Las cifras sobre urgencias hospitalarias causadas por estas sustancias –9% de heroína y 10,3% de opioides con respecto al total de casos relacionados con drogas– , muertes por sobredosis –en proporción en todas las muertes relacionadas con drogas ha descendido alrededor de un 20% desde 2010– o demandantes de tratamiento –el 72% son consumidores en rehabilitación desde hace años– también corroboran la marginalidad de esta droga en España

La necesidad de vigilar el consumo de Fentanilo

Más allá de la heroína, Martínez Orós también descartaba un contagio en el país de la crisis que vive Estados Unidos por el consumo de opioides –empleados para paliar dolores agudos–, donde se declaró en 2017 una emergencia nacional de salud al respecto y se acumulan más de 50.000 muertes por esta causa. 

El 95,7% de los españoles que accedió a opioides lo hizo con prescripción médica

Para ello, se apoya en que el 95,7% de los españoles que han accedido a estos fármacos los obtuvieron mediante receta médica, considerando el porcentaje que accede a ellos a través de otras vías un hecho "radicalmente anecdótico". 

No obstante, el investigador apuntó la necesidad de vigilar el consumo de fentanilo con fines recreativos, ya que es de 50 a 100 veces más potente que la heroína como analgésico. Pese a ello, Martínez Orós recuerda que la presencia de un Sistema Nacional de Salud en España, a diferencia de EEUU, que restringe su prescripción resulta una protección suficiente ante este fenómeno. 

Los 'narcopisos' como herramienta política

"El drama de los 'narcopisos' es que se ha utilizado políticamente como arma arrojadiza", asegura Martínez Oró haciendo referencia a los ataques al consistorio barcelonés dirigido por Ada Colau por la presencia de este fenómeno en barrios como el Raval.

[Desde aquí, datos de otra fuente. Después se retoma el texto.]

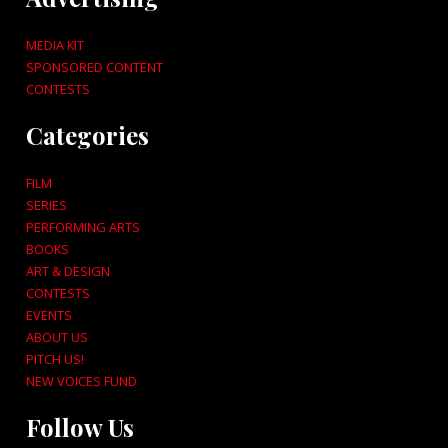
MEDIA KIT
SPONSORED CONTENT
CONTESTS
Categories
FILM
SERIES
PERFORMING ARTS
BOOKS
ART & DESIGN
CONTESTS
EVENTS
ABOUT US
PITCH US!
NEW VOICES FUND
Follow Us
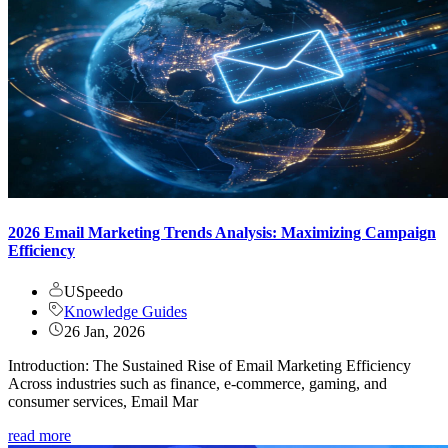
2026 Email Marketing Trends Analysis: Maximizing Campaign
Efficiency
USpeedo
Knowledge Guides
26 Jan, 2026
Introduction: The Sustained Rise of Email Marketing Efficiency
Across industries such as finance, e-commerce, gaming, and
consumer services, Email Mar
read more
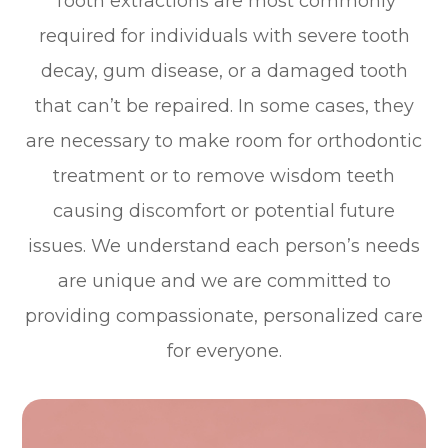
Tooth extractions are most commonly
required for individuals with severe tooth
decay, gum disease, or a damaged tooth
that can’t be repaired. In some cases, they
are necessary to make room for orthodontic
treatment or to remove wisdom teeth
causing discomfort or potential future
issues. We understand each person’s needs
are unique and we are committed to
providing compassionate, personalized care
for everyone.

Unas palabras que también conectan con las del alcalde de Madrid, José Luis Martínez-Almeida, que abiertamente declaró una política de "tolerancia cero" contra estos emplazamientos en zonas como Lavapiés, Tetuán o Vallecas. 

En primer lugar, Martínez Oró asegura que los 'narcopisos' son la consecuencia de un fenómeno urbanístico y el aprovechamiento de este por parte de los vendedores y no la causa de un repunte en el consumo de esta droga. En este sentido, asegura que vecinos originarios de barrios céntricos en Barcelona y Madrid están siendo expulsados de sus casas por el alto precio de la vivienda. A su vez, la oferta del mundo de la droga aprovecha estos pisos vacíos para instalarse de forma irregular en ellos. 

"Si el alcalde (Martínez-Almeida) va a aplicar mano dura, volveremos a tener unas Barranquillas tal vez"

El investigador también cuestiona que la lucha contra la droga en el consistorio madrileño se esté encauzando por la vía más efectiva. "Se declara en guerra y lo que produce es el efecto globo", asegura. Con este último término, hace referencia a cómo la droga no desaparecerá de la ciudad, sino que simplemente se desplazará, y con ella sus nocivas consecuencias, a otros barrios. "Si el alcalde (Martínez-Almeida) va a aplicar mano dura, volveremos a tener unas Barranquillas tal vez".

En contrapartida, Martínez Oró sugiere otras vías como la suiza, basadas en dispensar heroína farmacéutica para los adictos, como ya se hace con la metadona, evitando así que sea ellos quienes paguen las políticas de presión contra la oferta. "La mejor manera de tratar la adicción de heroína es dando heroína", sentencia.